Bajazet

Eternellement humain, très profond, merveilleusement écrit, mais un peu long...
De
Jean Racine
Mise en scène
Eric Ruf
Avec
La troupe de la Comédie-Française
Notre recommandation
4/5

Infos & réservation

Théâtre du Vieux-Colombier
21 rue du Vieux-Colombier
01.44.58.15.15
Jusqu'au 7 mai

Thème

Je ne vous raconterai pas l'histoire parce qu'elle est vraiment très compliquée. Je rappellerai seulement que ça se passe au sérail, à Constantinople, en plein 17°siècle, et que Bajazet et Atalide vont payer de leur vie, chacun à sa manière, le fait d'avoir voulu être dignes de l'amour qu'ils éprouvaient l'un pour l'autre depuis toujours.

Points forts

1. La grâce de la langue racinienne (cf plus bas).

2. La force des sentiments, dans la complexité des êtres.

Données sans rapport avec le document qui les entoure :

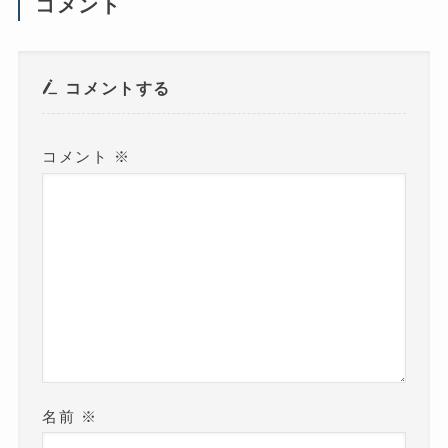
コメント
ィ
ン
ド
ウ
で
開
き
コメントする
ま
す
)
コメント
※
名前
※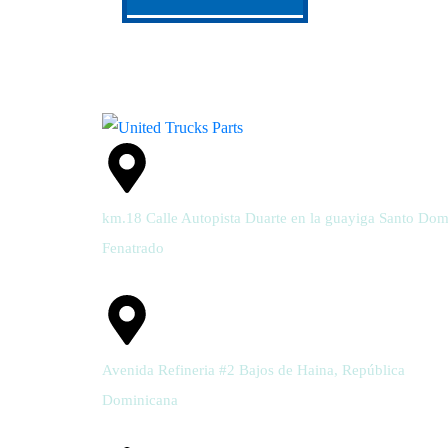
km.18 Calle Autopista Duarte en la guayiga Santo Do
Fenatrado
Avenida Refineria #2 Bajos de Haina, República
Dominicana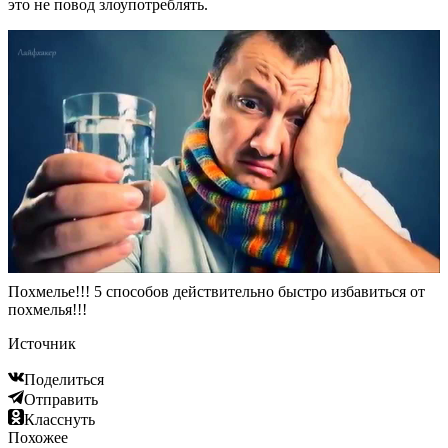
это не повод злоупотреблять.
Похмелье!!! 5 способов действительно быстро избавиться от
похмелья!!!
Источник
Поделиться
Отправить
Класснуть
Похожее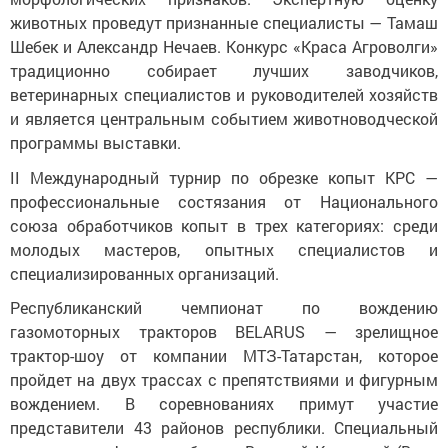
животных проведут признанные специалисты — Тамаш
Шебек и Александр Нечаев. Конкурс «Краса Агроволги»
традиционно собирает лучших заводчиков,
ветеринарных специалистов и руководителей хозяйств
и является центральным событием животноводческой
программы выставки.
II Международный турнир по обрезке копыт КРС —
профессиональные состязания от Национального
союза обработчиков копыт в трех категориях: среди
молодых мастеров, опытных специалистов и
специализированных организаций.
Республиканский чемпионат по вождению
газомоторных тракторов BELARUS — зрелищное
трактор-шоу от компании МТЗ-Татарстан, которое
пройдет на двух трассах с препятствиями и фигурным
вождением. В соревнованиях примут участие
представители 43 районов республики. Специальный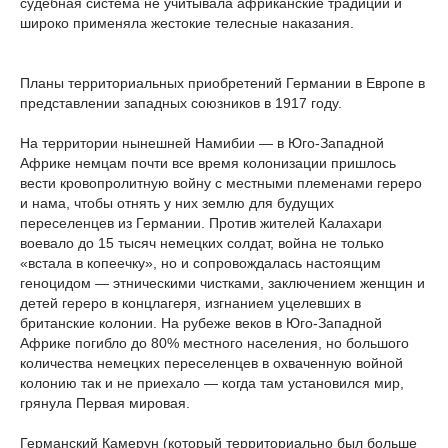
судебная система не учитывала африканские традиции и
широко применяла жестокие телесные наказания.
Планы территориальных приобретений Германии в Европе в
представлении западных союзников в 1917 году.
На территории нынешней Намибии — в Юго-Западной
Африке немцам почти все время колонизации пришлось
вести кровопролитную войну с местными племенами гереро
и нама, чтобы отнять у них землю для будущих
переселенцев из Германии. Против жителей Калахари
воевало до 15 тысяч немецких солдат, война не только
«встала в копеечку», но и сопровождалась настоящим
геноцидом — этническими чистками, заключением женщин и
детей гереро в концлагеря, изгнанием уцелевших в
британские колонии. На рубеже веков в Юго-Западной
Африке погибло до 80% местного населения, но большого
количества немецких переселенцев в охваченную войной
колонию так и не приехало — когда там установился мир,
грянула Первая мировая.
Германский Камерун (который территориально был больше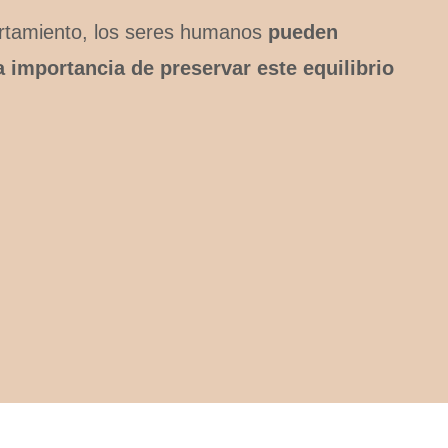
rtamiento, los seres humanos
pueden
 importancia de preservar este equilibrio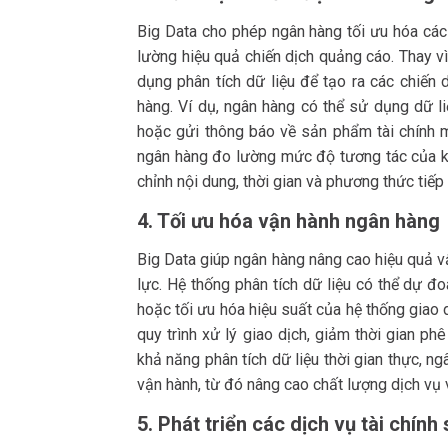
Big Data cho phép ngân hàng tối ưu hóa các
lường hiệu quả chiến dịch quảng cáo. Thay v
dụng phân tích dữ liệu để tạo ra các chiến 
hàng. Ví dụ, ngân hàng có thể sử dụng dữ li
hoặc gửi thông báo về sản phẩm tài chính m
ngân hàng đo lường mức độ tương tác của kh
chỉnh nội dung, thời gian và phương thức tiếp 
4. Tối ưu hóa vận hành ngân hàng
Big Data giúp ngân hàng nâng cao hiệu quả v
lực. Hệ thống phân tích dữ liệu có thể dự đ
hoặc tối ưu hóa hiệu suất của hệ thống giao dị
quy trình xử lý giao dịch, giảm thời gian p
khả năng phân tích dữ liệu thời gian thực, n
vận hành, từ đó nâng cao chất lượng dịch vụ 
5. Phát triển các dịch vụ tài chính 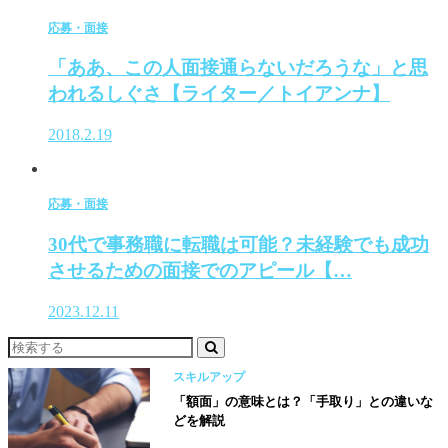
応募・面接
「ああ、この人面接通らないだろうな」と思
われるしぐさ【ライター／トイアンナ】
2018.2.19
応募・面接
30代で事務職に転職は可能？未経験でも成功
させるための面接でのアピール【…
2023.12.11
スキルアップ
「額面」の意味とは？「手取り」との違いな
どを解説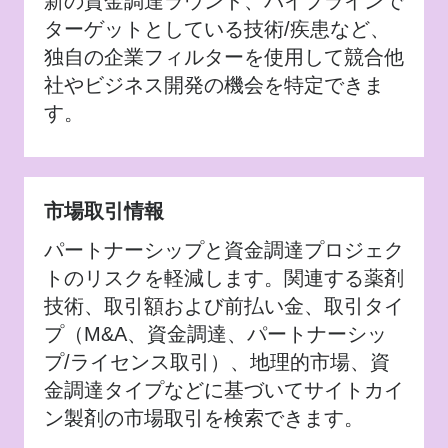
新の資金調達ラウンド、パイプラインで
ターゲットとしている技術/疾患など、
独自の企業フィルターを使用して競合他
社やビジネス開発の機会を特定できま
す。
市場取引情報
パートナーシップと資金調達プロジェク
トのリスクを軽減します。関連する薬剤
技術、取引額および前払い金、取引タイ
プ（M&A、資金調達、パートナーシッ
プ/ライセンス取引）、地理的市場、資
金調達タイプなどに基づいてサイトカイ
ン製剤の市場取引を検索できます。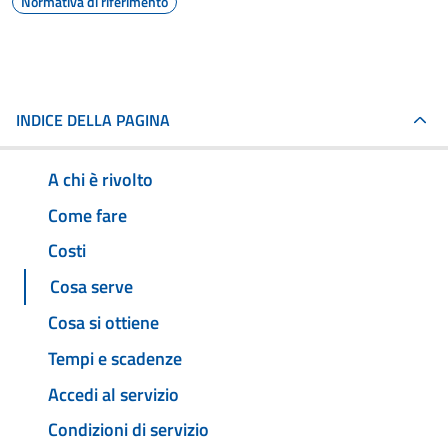
Normativa di riferimento
INDICE DELLA PAGINA
A chi è rivolto
Come fare
Costi
Cosa serve
Cosa si ottiene
Tempi e scadenze
Accedi al servizio
Condizioni di servizio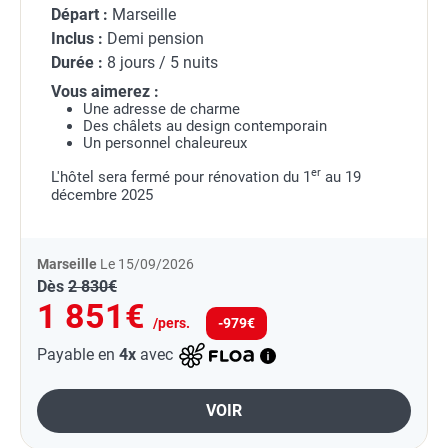
Départ :
Marseille
Inclus :
Demi pension
Durée :
8 jours / 5 nuits
Vous aimerez :
Une adresse de charme
Des châlets au design contemporain
Un personnel chaleureux
er
L'hôtel sera fermé pour rénovation du 1
au 19
décembre 2025
Marseille
Le 15/09/2026
Dès
2 830€
1 851€
/pers.
-979€
Payable en
4x
avec
VOIR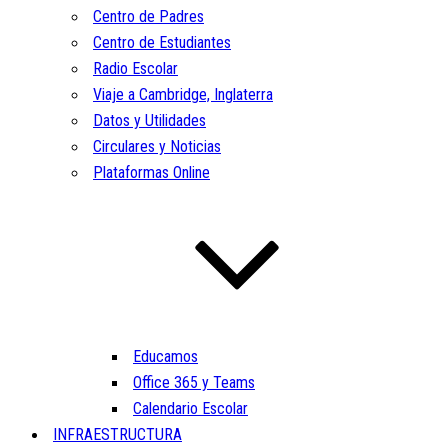
Centro de Padres
Centro de Estudiantes
Radio Escolar
Viaje a Cambridge, Inglaterra
Datos y Utilidades
Circulares y Noticias
Plataformas Online
Educamos
Office 365 y Teams
Calendario Escolar
INFRAESTRUCTURA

Il y a du Shakespeare chez Racine.

3. La mise en scène, le décor et la scénographie, extrêmement sobres.

      Un décor d'armoires astucieusement accumulées et disposées, et autour desquelles s'effectuent tous les déplacements, ce qui rend bien l'impression d'enfermement du sérail, accentuée encore par un jeu de lumières très contrastées.

      Les robes des femmes, d'une pureté de vestales.

      Le choix de ne pas faire "déclamer" le texte de Racine, ce qui permet d'en apprécier, bien mieux,  toute la force.

4. L'interprétation de Clotilde de Bayser, dans le rôle de Roxane, l'ancienne esclave devenue Sultane, amoureuse malheureuse de Bajazet dont elle a le sort entre les mains.

      Elle est admirable de simplicité, d' humanité. Elle est dans la vie, dans notre vie. Elle réussit à créer une réaction d'empathie en sa faveur et à s'imposer, finalement, comme le personnage le plus attachant de la pièce, ce qui ne devait pas être dans les intentions de Racine...

Quelques réserves

1 Ce n'est pas, et de loin, la meilleure pièce de Racine. On se perd souvent dans les méandres de l'histoire.

2 La mise en route est beaucoup trop longue. La pièce gagnerait a être raccourcie d'1/2 heure pour ne plus durer q'1h1/2.

3 La distribution est inégale, tout le monde n'ayant pas la même simplicité dans l'appropriation du langage racinien.

Encore un mot...

1 Comment ne pas être sensible, plus encore aujourd'hui, probablement, qu'au 17°siècle, au contraste virulent qu'il y a très souvent chez Racine entre la violence dévastatrice des sentiments et des egos et la grâce aérienne des mots et de la langue ?

2 Honneur à Eric Ruf, comédien, metteur en scène, et actuel Administrateur Général de la Comédie-Française, d'avoir eu le panache de se risquer dans cette mise en scène.

   Pari en grande partie gagné, en ce qu'il a su exprimer avec beaucoup de simplicité la dimension à la fois tragique et universelle du théâtre racinien.

3 Reste la grande question: comment faire pour attirer les jeunes vers ce type de théâtre ?

   Sans doute en acceptant d'alléger de manière significative une partie du texte, au risque de paraître iconoclaste.

   Et, en second lieu, en imposant une diction ordinaire et non déclamée des textes, comme Eric Ruf y est parvenu là, en partie.

   Le plus bel exemple de ce type de démarche étant, à mon avis, ce que Nicolas Briançon a réussi avec Shakespeare, remplissant une salle immense d'un public où les jeunes n'étaient pas les derniers à être emballés.

Une phrase

Ne soyons pas avare. Voici, entendus ce soir-là, dix exemples de la musicalité du langage racinien:

       -  "Voulez-vous qu'à mon âge d'un vil amour je fasse l'apprentissage?"

       - " Témoins de nos plaisirs, plaindront-ils nos misères?"

       - " Sa perte ou son salut dépend de sa réponse".` 

       - " Peut-être trop d'amour me rend trop difficile?"

       -  "La mort n'est pas pour moi le comble des disgrâces".

       - " Pourquoi pensez-vous que je sois moins que vous jalouse de ma gloire?"

       - " De toi dépend ma vie et ma félicité".

       - " Tous deux à me tromper sont-ils d'intelligence?"

       - " Sentiments trop jaloux c'est à vous de vous taire".

       - " J'aime assez mon amant pour renoncer à lui".

Pas mal, non?

L'auteur

Racine n'a que 33 ans lors de la création de "Bajazet", en 1672.`

Il a déjà derrière lui "Andromaque", son premier triomphe, "Britannicus" et " Bérénice".